Re: relational data as a bona fide member of the SM from Frank Manola on 2011-11-03 (semantic-web@w3.org from November 2011)

From: Frank Manola <fmanola@acm.org>
Date: Thu, 03 Nov 2011 19:23:10 -0400
To: Alexandre Riazanov <alexandre.riazanov@gmail.com>
Cc: Semantic Web List <semantic-web@w3.org>
Message-id: <758D0517-869E-4232-86B3-F6594F65D690@acm.org>
On Nov 3, 2011, at 6:22 PM, Alexandre Riazanov wrote:

> 
> 
> On Thu, Nov 3, 2011 at 5:20 PM, Frank Manola <fmanola@acm.org> wrote:
> On Nov 3, 2011, at 3:19 PM, Alexandre Riazanov wrote:
> 
>> I have been asking this sort of questions for a while and the only decent answer I know is that 
>> Description Logics only work with unary and binary predicates (classes and properties),
>> although I believe RDF was initially developed independently from the DL and OWL work. 
>>  
>> RIF and RuleML seem to be going in the relational direction (see also the earlier work http://citeseerx.ist.psu.edu/viewdoc/download?doi=10.1.1.48.7623&rep=rep1&type=pdf by Harold Boley), but it is difficult to break the monopoly
>> of RDF+OWL. 
> 
> From my point of view, a major reason for focusing on unary and binary predicates (the logical forms that underlie RDF triples) is that it's easier to deal with the problems of integrating heterogeneous data (a key issue in the semantic web) if the data is in (or is mapped to being in) that form, as opposed to data in arbitrary arity relations (for example, with n-aries you need a schema to interpret any tuples you encounter "in the wild", otherwise you don't know what the "columns" mean).  If you go back to the period before the "monopoly of RDF+OWL"  :-)  and look at the work on integrating heterogeneous relational databases, one of the major approaches to developing the mappings between the various relational schemas was by interpreting the various local schemas in terms of unary and binary relations for just this reason (compound keys had to be dealt with in this way too, because the same combinations of columns didn't necessarily constitute the keys in otherwise corresponding relations in the different local schemas).   Mind you, if you're NOT worried about integrating heterogeneous data, RDF introduces extra pain of its own (figuring out all those identifiers, for one thing), but if you ARE worried about integrating heterogenous data, I think you want those identifiers around.  
> 
> 
> I don't quite understand your argument. Indeed, interoperability is the target. Syntactic interoperability is not a problem as long as you use the same or convertible syntaxes. 
> Semantic interoperability requires shared understanding of the identifiers being used, which has nothing to do with arity. Reinterpreting legacy relational schemas is a related, but separate issue.
> Binary predicates are often handy to represent attributes, but it does not mean n-ary predicates cannot be helpful in the same (although I could not recall a real example) and other KR tasks.  
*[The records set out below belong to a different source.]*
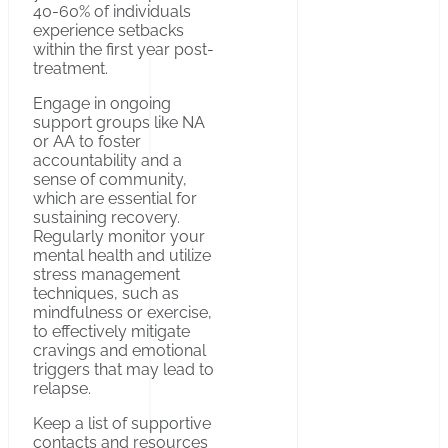
40-60% of individuals
experience setbacks
within the first year post-
treatment.
Engage in ongoing
support groups like NA
or AA to foster
accountability and a
sense of community,
which are essential for
sustaining recovery.
Regularly monitor your
mental health and utilize
stress management
techniques, such as
mindfulness or exercise,
to effectively mitigate
cravings and emotional
triggers that may lead to
relapse.
Keep a list of supportive
contacts and resources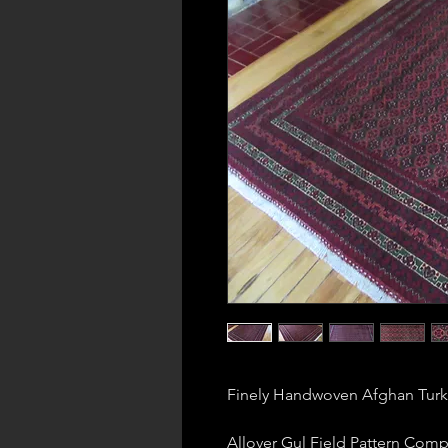
Finely Handwoven Afghan Tur
Allover Gul Field Pattern Comp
Let me try again, then (although I can't guarantee I'll be any more understandable this time!).  The original question (I thought) was why there weren't relational approaches applied in Semantic-Web-like contexts (where, as you say, interoperability is the target).  I cited the integration of heterogeneous relational databases to argue that, in this case, where relations were already being used by all parties, and interoperability was the target, those doing the integration found that using unaries and binaries helped (I agree that shared understanding of the identifiers is necessarily for semantic interoperability, but in RDF+OWL, at least the identifiers are *there*;  those putting the data on the Web had to create them).   All that RDF is doing is starting from the unaries and binaries.  This is not an argument that n-ary relations aren't helpful in data modeling.  Nor is it an argument that you can't do semantic integration using n-ary relations.  I simply think it's *easier* to do that integration with the RDF approach, and I cited an historical example as evidence that others have found that as well.  Now, they/we may have simply missed the boat, and if so, someone (possibly you) will have to come along and show us a better way (I'm serious).  There have certainly been attempts to provide more general KRs (allowing n-ary predicates) for data/knowledge exchange;  KIF and Common Logic come to mind.  Perhaps someone with more experience with those languages can chip in here (Pat?) and cite their experiences in using them to integrate large amounts of data, but I'm not aware that they have been, at least so far, notably successful *for that purpose* (they are certainly more powerful, and thus better adapted than RDF/OWL, for other purposes).   Of course, you can always debate how successful RDF has been for that purpose too.  

> 
>> 
>> A related thing I hate about RDF (as a practitioner) is the poor data model. In particular, the open world assumption does not allow to fully and unambiguously describe some objects. Pragmatically, it would be nice to have something like the ML data model.
> 
> This isn't a pragmatic vs. theoretical issue, it's a question of what problem you're trying to solve.  RDF is based on the open world assumption because it's designed with the Web in mind, and the Web, unlike a relational database, is open.
> 
> I don't have a problem with the OWA in general. The problem is the OWA is there even when you 
> don't want it, specifically when you want to be able to specify a piece of data completely and unambiguously. With OWA, you cannot compute the length of a list because somebody else can redefine the list somewhere.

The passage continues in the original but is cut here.